Quel sera le futur des cryptoactifs en Europe ?
Cette débâcle a poussé le Dr Stefan Berger, député à la direction de la Commission des affaires économiques et monétaires, à publier sur son compte Twitter le 7 mars un message affirmant : « Un sujet indépendant sur le proof of work n’est plus prévu dans le MiCA »
Une fois n’est pas coutume, le député français Pierre Person, fervent défenseur de la mise en place d’une législation opportune à ce sujet, s’est exprimé sur son compte Twitter en des termes engagés. Selon lui, le vote de cette régulation « condamne le futur des cryptoactifs en Europe » en rendant plus difficile l’utilisation des NFT et de la DeFi (finance décentralisée). Il rappelle également le caractère, selon lui, caricatural de l’argument écologique dans ce débat en affirmant : « Si chacun de nous doit défendre une société plus écologique et vertueuse, interdire le PoW (Proof Of Work) est une vision simpliste et caricaturale. De plus, cela revient à interdire une activité – le minage de cryptoactif – qui n’existe pas sur le territoire européen » ou en rappelant que l’importance du débat lié à l’énergie consommée par l’univers crypto se situe en amont en écrivant : « La question n’est pas la consommation d’énergie du Bitcoin, mais l’origine de cette énergie. Il serait plus pertinent d’interdire l’exploitation minière des énergies fossiles et de favoriser les acteurs qui se tournent vers les énergies renouvelables excédentaires pour améliorer la rentabilité de ces moyens de production. ».
Au-delà de ces considération écologiques, c’est en réalité un enjeu géostratégique et économique qui se jouera lors de ce vote. La régulation stricte d’un domaine aussi juvénile et en pleine croissance desservirait fortement, à terme, la cause européenne en alourdissant plus que de raison les législations afférentes à ce domaine d’activité. Ceci pourrait alors donner un avantage compétitif considérable à des acteurs étrangers. Il serait ainsi contreproductif de réguler directement une technologie plutôt que les futurs cas d’usage que celle-ci pourrait créer.
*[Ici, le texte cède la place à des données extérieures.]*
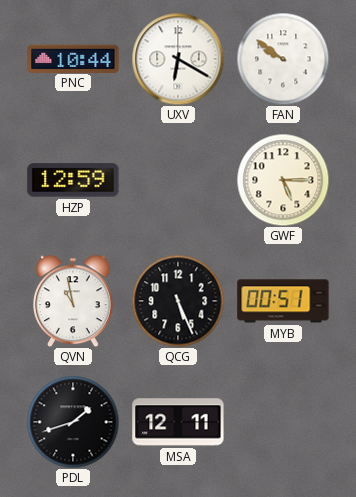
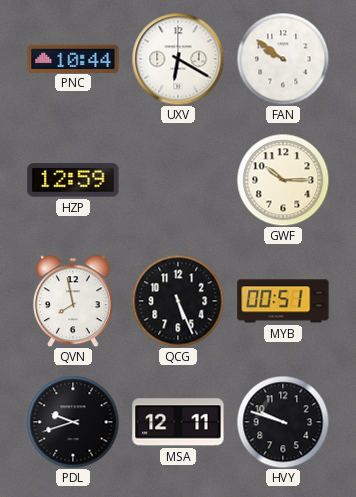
GWF: 5:15 -> 10:15
QVN: 10:58 -> 7:58
PDL: 1:42 -> 9:42
HVY: none -> 9:48
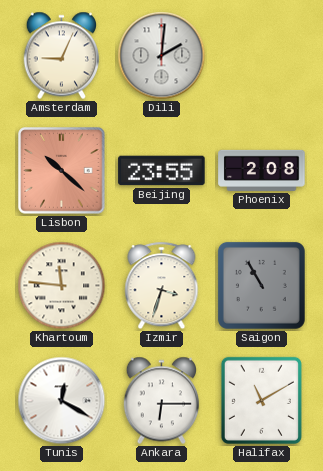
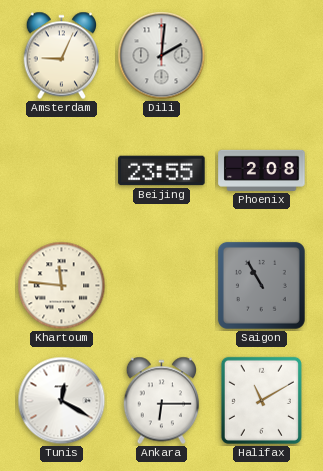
Lisbon: 10:22 -> none
Izmir: 3:33 -> none
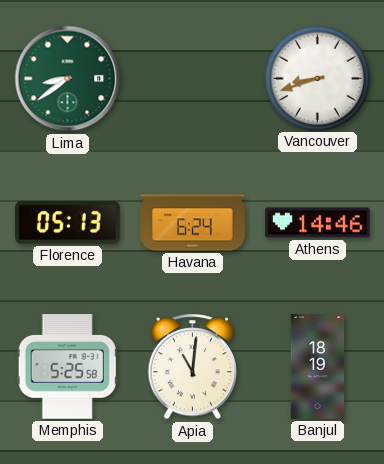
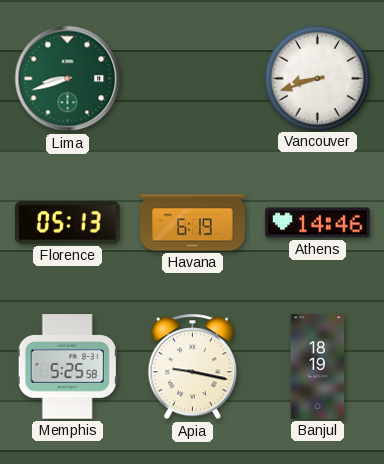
Lima: 8:39 -> 8:42
Havana: 6:24 -> 6:19
Apia: 11:01 -> 9:17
À ce titre, les conclusions de Pierre Person sont frappantes et porteuses d’un message fort : « Une fois de plus, nous allons à l’encontre de l’Histoire. Encore une fois, on laisse des opportunités aux autres tout en se vantant d’avoir une bonne régulation. Si ce texte est adopté tel quel, nous en paierons le prix en termes de compétitivité et d’intérêt des citoyens européens ».